Parkir RTH Kebonrojo Jombang Padat Tiap Hari, Kontribusi PAD Masih Minim

Jombang – Area parkir di Ruang Terbuka Hijau (RTH) Kebonrojo sejatinya memiliki potensi untuk menyumbang Pendapatan Asli Daerah (PAD). Namun hingga saat ini, pengelolaan parkir di kawasan tersebut belum memberikan pemasukan ke kas daerah.

Kepala Dinas Lingkungan Hidup (DLH) Jombang, Miftahul Ulum, melalui Sekretaris DLH Amin Kurniawan, menjelaskan bahwa belum optimalnya pengelolaan parkir disebabkan fokus pemerintah daerah yang masih tertuju pada penertiban pedagang kaki lima (PKL) di sekitar kawasan RTH Kebonrojo.

“Saat ini kami masih memprioritaskan penertiban PKL di sekitar Kebonrojo.

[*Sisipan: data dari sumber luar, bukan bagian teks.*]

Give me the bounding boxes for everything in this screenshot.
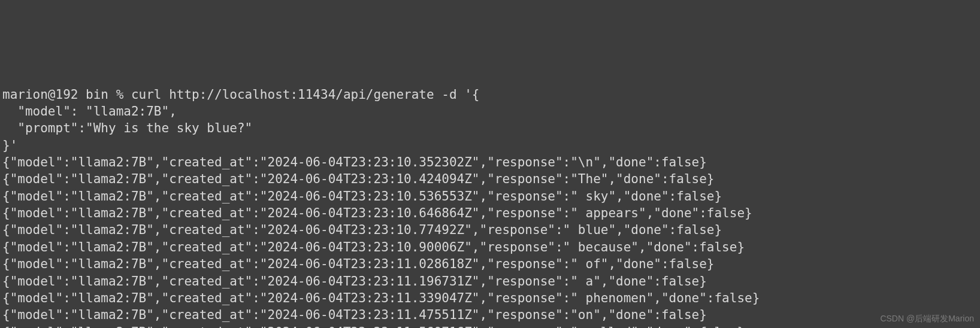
response-line: {"model":"llama2:7B","created_at":"2024-… [2, 325, 745, 328]
response-line: {"model":"llama2:7B","created_at":"2024-… [2, 172, 714, 186]
response-line: {"model":"llama2:7B","created_at":"2024-… [2, 223, 722, 237]
response-line: {"model":"llama2:7B","created_at":"2024-… [2, 206, 752, 220]
request-body-line: "model": "llama2:7B", [2, 104, 177, 119]
response-line: {"model":"llama2:7B","created_at":"2024-… [2, 240, 745, 254]
response-line: {"model":"llama2:7B","created_at":"2024-… [2, 155, 707, 169]
request-body-line: "prompt":"Why is the sky blue?" [2, 121, 252, 135]
response-line: {"model":"llama2:7B","created_at":"2024-… [2, 308, 707, 322]
response-line: {"model":"llama2:7B","created_at":"2024-… [2, 291, 760, 305]
prompt-line: marion@192 bin % curl http://localhost:1… [2, 87, 480, 102]
response-line: {"model":"llama2:7B","created_at":"2024-… [2, 257, 714, 271]
terminal-output[interactable]: marion@192 bin % curl http://localhost:1… [2, 69, 978, 328]
response-line: {"model":"llama2:7B","created_at":"2024-… [2, 274, 707, 288]
watermark-text: CSDN @后端研发Marion [880, 313, 974, 324]
request-body-line: }' [2, 138, 17, 153]
response-line: {"model":"llama2:7B","created_at":"2024-… [2, 189, 722, 204]
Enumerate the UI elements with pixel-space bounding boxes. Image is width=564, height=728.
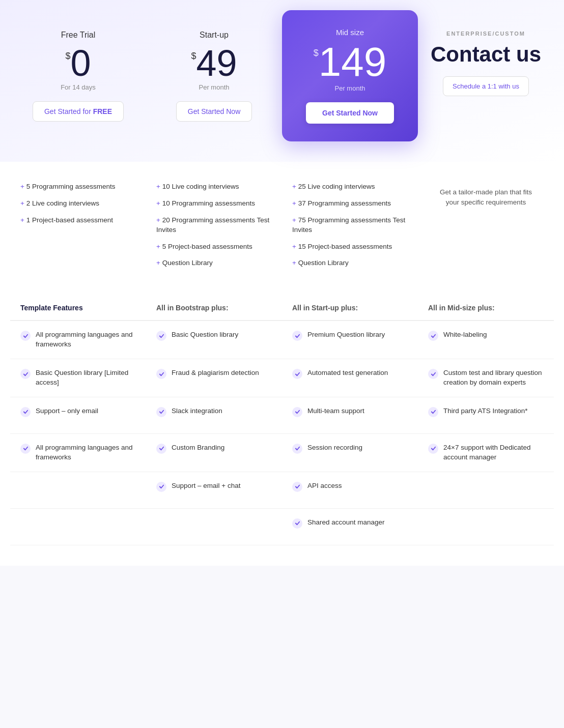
check-icon bbox=[292, 482, 302, 492]
cell-label: 24×7 support with Dedicated account mana… bbox=[443, 443, 544, 462]
check-icon bbox=[20, 407, 31, 417]
midsize-feat-1: + 25 Live coding interviews bbox=[292, 182, 408, 192]
table-row-4-col-2: API access bbox=[282, 472, 418, 509]
table-row-3-col-0: All programming languages and frameworks bbox=[10, 434, 146, 472]
midsize-feat-5: + Question Library bbox=[292, 258, 408, 268]
plan-startup-currency: $ bbox=[191, 51, 196, 62]
table-row-1-col-0: Basic Question library [Limited access] bbox=[10, 359, 146, 397]
feature-col-free: + 5 Programming assessments + 2 Live cod… bbox=[10, 177, 146, 280]
check-icon bbox=[156, 369, 166, 379]
table-row-2-col-3: Third party ATS Integration* bbox=[418, 397, 554, 434]
plan-enterprise-price: Contact us bbox=[428, 43, 544, 66]
midsize-feat-3: + 75 Programming assessments Test Invite… bbox=[292, 216, 408, 235]
feature-col-midsize: + 25 Live coding interviews + 37 Program… bbox=[282, 177, 418, 280]
cell-label: Support – email + chat bbox=[172, 481, 240, 491]
startup-feat-3: + 20 Programming assessments Test Invite… bbox=[156, 216, 272, 235]
plan-startup-period: Per month bbox=[156, 83, 272, 91]
startup-feat-2: + 10 Programming assessments bbox=[156, 199, 272, 209]
table-row-0-col-2: Premium Question library bbox=[282, 321, 418, 359]
check-icon bbox=[292, 407, 302, 417]
check-icon bbox=[428, 407, 438, 417]
table-row-4-col-3 bbox=[418, 472, 554, 509]
plan-midsize-price: 149 bbox=[319, 42, 386, 82]
check-icon bbox=[156, 331, 166, 341]
table-row-1-col-3: Custom test and library question creatio… bbox=[418, 359, 554, 397]
plan-free-name: Free Trial bbox=[20, 31, 136, 40]
cell-label: Third party ATS Integration* bbox=[443, 406, 528, 416]
check-icon bbox=[292, 331, 302, 341]
plan-midsize: Mid size $ 149 Per month Get Started Now bbox=[282, 10, 418, 141]
table-row-0-col-1: Basic Question library bbox=[146, 321, 282, 359]
check-icon bbox=[20, 369, 31, 379]
table-row-5-col-0 bbox=[10, 509, 146, 545]
check-icon bbox=[20, 331, 31, 341]
table-row-5-col-1 bbox=[146, 509, 282, 545]
feature-col-enterprise: Get a tailor-made plan that fits your sp… bbox=[418, 177, 554, 280]
check-icon bbox=[156, 407, 166, 417]
cell-label: API access bbox=[307, 481, 342, 491]
plan-startup-name: Start-up bbox=[156, 31, 272, 40]
plan-enterprise-cta[interactable]: Schedule a 1:1 with us bbox=[443, 76, 529, 96]
plan-midsize-currency: $ bbox=[314, 48, 319, 59]
free-feat-2: + 2 Live coding interviews bbox=[20, 199, 136, 209]
free-feat-1: + 5 Programming assessments bbox=[20, 182, 136, 192]
cell-label: Automated test generation bbox=[307, 368, 388, 378]
free-feat-3: + 1 Project-based assessment bbox=[20, 216, 136, 225]
cell-label: Custom test and library question creatio… bbox=[443, 368, 544, 388]
cell-label: Session recording bbox=[307, 443, 362, 453]
table-header-2: All in Start-up plus: bbox=[282, 296, 418, 321]
cell-label: Support – only email bbox=[36, 406, 98, 416]
cell-label: All programming languages and frameworks bbox=[36, 330, 136, 350]
check-icon bbox=[292, 444, 302, 454]
table-row-5-col-3 bbox=[418, 509, 554, 545]
cell-label: Basic Question library [Limited access] bbox=[36, 368, 136, 388]
plan-enterprise: ENTERPRISE/CUSTOM Contact us Schedule a … bbox=[418, 15, 554, 111]
check-icon bbox=[428, 444, 438, 454]
cell-label: White-labeling bbox=[443, 330, 487, 340]
table-row-4-col-0 bbox=[10, 472, 146, 509]
table-row-1-col-1: Fraud & plagiarism detection bbox=[146, 359, 282, 397]
feature-table: Template Features All in Bootstrap plus:… bbox=[10, 296, 554, 545]
check-icon bbox=[292, 518, 302, 529]
startup-feat-4: + 5 Project-based assessments bbox=[156, 242, 272, 252]
table-row-3-col-3: 24×7 support with Dedicated account mana… bbox=[418, 434, 554, 472]
cell-label: Custom Branding bbox=[172, 443, 224, 453]
cell-label: Multi-team support bbox=[307, 406, 364, 416]
table-header-0: Template Features bbox=[10, 296, 146, 321]
check-icon bbox=[428, 369, 438, 379]
table-row-3-col-2: Session recording bbox=[282, 434, 418, 472]
table-header-3: All in Mid-size plus: bbox=[418, 296, 554, 321]
startup-feat-5: + Question Library bbox=[156, 258, 272, 268]
table-header-1: All in Bootstrap plus: bbox=[146, 296, 282, 321]
table-row-0-col-0: All programming languages and frameworks bbox=[10, 321, 146, 359]
table-row-0-col-3: White-labeling bbox=[418, 321, 554, 359]
plan-free-currency: $ bbox=[65, 51, 70, 62]
midsize-feat-4: + 15 Project-based assessments bbox=[292, 242, 408, 252]
cell-label: Slack integration bbox=[172, 406, 222, 416]
plan-free-price: 0 bbox=[70, 45, 91, 81]
plan-free-period: For 14 days bbox=[20, 83, 136, 91]
check-icon bbox=[292, 369, 302, 379]
check-icon bbox=[156, 444, 166, 454]
plan-startup-price: 49 bbox=[196, 45, 237, 81]
check-icon bbox=[20, 444, 31, 454]
plan-startup: Start-up $ 49 Per month Get Started Now bbox=[146, 15, 282, 137]
plan-midsize-period: Per month bbox=[292, 84, 408, 92]
check-icon bbox=[428, 331, 438, 341]
cell-label: All programming languages and frameworks bbox=[36, 443, 136, 462]
startup-feat-1: + 10 Live coding interviews bbox=[156, 182, 272, 192]
cell-label: Fraud & plagiarism detection bbox=[172, 368, 259, 378]
plan-free: Free Trial $ 0 For 14 days Get Started f… bbox=[10, 15, 146, 137]
enterprise-note: Get a tailor-made plan that fits your sp… bbox=[428, 182, 544, 213]
plan-startup-cta[interactable]: Get Started Now bbox=[176, 101, 252, 122]
table-row-1-col-2: Automated test generation bbox=[282, 359, 418, 397]
table-row-2-col-0: Support – only email bbox=[10, 397, 146, 434]
table-row-4-col-1: Support – email + chat bbox=[146, 472, 282, 509]
cell-label: Basic Question library bbox=[172, 330, 238, 340]
plan-enterprise-name: ENTERPRISE/CUSTOM bbox=[428, 31, 544, 37]
cell-label: Premium Question library bbox=[307, 330, 385, 340]
table-row-5-col-2: Shared account manager bbox=[282, 509, 418, 545]
table-row-3-col-1: Custom Branding bbox=[146, 434, 282, 472]
plan-free-cta[interactable]: Get Started for FREE bbox=[33, 101, 124, 122]
plan-midsize-cta[interactable]: Get Started Now bbox=[306, 102, 394, 124]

Setelah proses tersebut rampung, barulah penataan dan pengelolaan parkir akan dilakukan,” ujar Amin.

Ia menilai keberadaan PKL yang belum tertata menjadi salah satu kendala utama dalam membangun sistem parkir yang terstruktur dan berpotensi menghasilkan PAD. Penataan kawasan, menurutnya, harus dilakukan secara menyeluruh agar fungsi RTH tetap terjaga sekaligus mampu memberi kontribusi bagi pendapatan daerah.

Untuk mendukung langkah tersebut, DLH Jombang berencana segera berkoordinasi dengan Satuan Polisi Pamong Praja (Satpol PP) Jombang guna menindaklanjuti penertiban PKL. Koordinasi lintas perangkat daerah dinilai penting agar penataan berjalan efektif dan tidak menimbulkan persoalan baru di lapangan.

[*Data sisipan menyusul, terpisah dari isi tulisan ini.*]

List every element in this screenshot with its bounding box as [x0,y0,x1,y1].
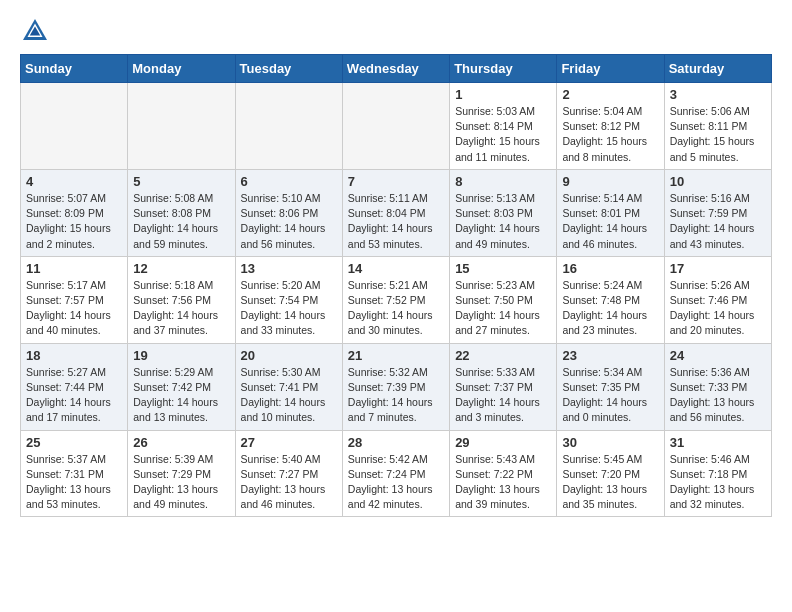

“Penataan ini tidak bisa dilakukan secara parsial. Kami akan berkoordinasi dengan Satpol PP terkait penanganan PKL di kawasan Kebonrojo,” jelasnya.

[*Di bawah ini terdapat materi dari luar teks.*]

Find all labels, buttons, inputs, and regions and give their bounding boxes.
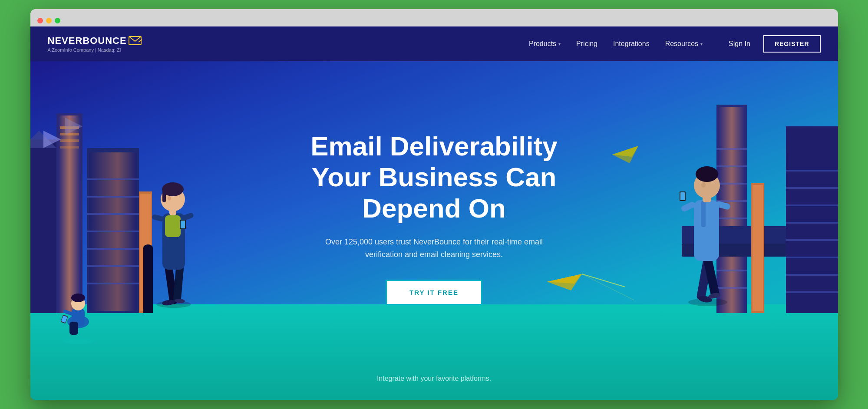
nav-link-resources[interactable]: Resources ▾: [665, 40, 703, 48]
svg-rect-9: [60, 139, 79, 142]
svg-rect-71: [786, 274, 838, 276]
svg-rect-15: [87, 213, 139, 215]
try-it-free-button[interactable]: TRY IT FREE: [386, 280, 482, 305]
logo-area: NEVERBOUNCE A ZoomInfo Company | Nasdaq:…: [48, 35, 142, 53]
svg-rect-16: [87, 231, 139, 232]
svg-rect-47: [162, 189, 166, 202]
nav-item-resources[interactable]: Resources ▾: [665, 40, 703, 48]
register-button[interactable]: REGISTER: [763, 35, 821, 53]
nav-links: Products ▾ Pricing Integrations: [529, 40, 703, 48]
chevron-down-icon-2: ▾: [700, 42, 703, 46]
svg-point-48: [168, 196, 171, 201]
svg-rect-8: [60, 133, 79, 135]
close-button[interactable]: [37, 18, 43, 23]
svg-rect-63: [752, 185, 763, 311]
svg-point-86: [696, 166, 718, 182]
svg-rect-67: [786, 204, 838, 206]
svg-rect-55: [716, 218, 747, 219]
nav-item-pricing[interactable]: Pricing: [576, 40, 597, 48]
svg-rect-3: [30, 139, 56, 313]
nav-item-integrations[interactable]: Integrations: [613, 40, 650, 48]
svg-rect-58: [716, 270, 747, 271]
svg-rect-68: [786, 222, 838, 224]
svg-rect-52: [716, 165, 747, 167]
svg-rect-70: [786, 257, 838, 258]
svg-rect-40: [151, 214, 164, 222]
svg-rect-64: [786, 126, 838, 313]
svg-point-87: [701, 182, 706, 188]
svg-rect-43: [181, 221, 185, 228]
chevron-down-icon: ▾: [558, 42, 561, 46]
svg-rect-53: [716, 183, 747, 185]
svg-rect-59: [716, 287, 747, 289]
hero-bottom: Integrate with your favorite platforms.: [30, 357, 838, 400]
browser-content: NEVERBOUNCE A ZoomInfo Company | Nasdaq:…: [30, 26, 838, 400]
svg-rect-78: [694, 200, 719, 261]
svg-rect-54: [716, 200, 747, 202]
svg-rect-69: [786, 239, 838, 241]
maximize-button[interactable]: [55, 18, 60, 23]
nav-item-products[interactable]: Products ▾: [529, 40, 561, 48]
svg-rect-39: [165, 215, 181, 237]
nav-link-pricing[interactable]: Pricing: [576, 40, 597, 48]
svg-rect-80: [680, 201, 696, 212]
navbar: NEVERBOUNCE A ZoomInfo Company | Nasdaq:…: [30, 26, 838, 61]
svg-point-27: [71, 294, 85, 302]
svg-rect-10: [60, 146, 79, 148]
nav-link-integrations[interactable]: Integrations: [613, 40, 650, 48]
svg-rect-79: [701, 201, 706, 227]
browser-window: NEVERBOUNCE A ZoomInfo Company | Nasdaq:…: [30, 9, 838, 400]
svg-point-32: [63, 339, 93, 344]
svg-point-23: [143, 244, 153, 251]
logo-text: NEVERBOUNCE: [48, 35, 142, 46]
hero-subtitle: Over 125,000 users trust NeverBounce for…: [317, 236, 551, 261]
hero-content: Email Deliverability Your Business Can D…: [269, 61, 599, 331]
logo-sub: A ZoomInfo Company | Nasdaq: ZI: [48, 47, 142, 53]
browser-chrome: [30, 9, 838, 26]
logo-name[interactable]: NEVERBOUNCE: [48, 35, 127, 46]
svg-rect-72: [786, 291, 838, 293]
svg-rect-31: [69, 322, 78, 335]
hero-section: Email Deliverability Your Business Can D…: [30, 61, 838, 400]
svg-rect-19: [87, 283, 139, 284]
svg-rect-6: [59, 115, 80, 313]
nav-right: Sign In REGISTER: [729, 35, 820, 53]
signin-link[interactable]: Sign In: [729, 40, 750, 48]
svg-rect-35: [173, 265, 184, 302]
integrate-text: Integrate with your favorite platforms.: [48, 375, 821, 383]
svg-rect-82: [680, 192, 685, 200]
paper-plane-top-icon: [612, 146, 638, 163]
envelope-icon: [129, 36, 142, 46]
svg-rect-14: [87, 196, 139, 198]
svg-rect-66: [786, 187, 838, 189]
svg-rect-18: [87, 265, 139, 267]
svg-rect-22: [143, 248, 153, 313]
nav-link-products[interactable]: Products ▾: [529, 40, 561, 48]
svg-rect-50: [719, 107, 745, 313]
svg-marker-89: [612, 146, 638, 163]
svg-rect-51: [716, 148, 747, 150]
hero-title: Email Deliverability Your Business Can D…: [278, 131, 591, 224]
traffic-lights: [37, 18, 60, 23]
svg-rect-65: [786, 170, 838, 172]
svg-rect-17: [87, 248, 139, 250]
svg-rect-13: [87, 178, 139, 180]
minimize-button[interactable]: [46, 18, 52, 23]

Sebelumnya, Pemerintah Kabupaten Jombang mulai membenahi pengelolaan parkir di sejumlah ruang terbuka hijau. Pemkab telah menerbitkan Surat Keputusan (SK) Bupati Jombang terkait tarif atau besaran sewa lahan parkir di tiga RTH, yakni Taman Kebonratu, Taman Kebonrojo, dan Taman Mojoagung.

Aturan tersebut tertuang dalam SK Bupati Jombang Nomor 100.3.3.2/435/415.10.1.3/2024 tentang tarif atau besaran sewa barang milik daerah (BMD) berupa lahan parkir pada Dinas Lingkungan Hidup Jombang selaku pengguna barang.

Besaran nilai sewa yang ditetapkan bervariasi, mulai dari Rp5,5 juta hingga Rp25,3 juta per tahun, tergantung lokasi dan luas lahan parkir yang dimanfaatkan.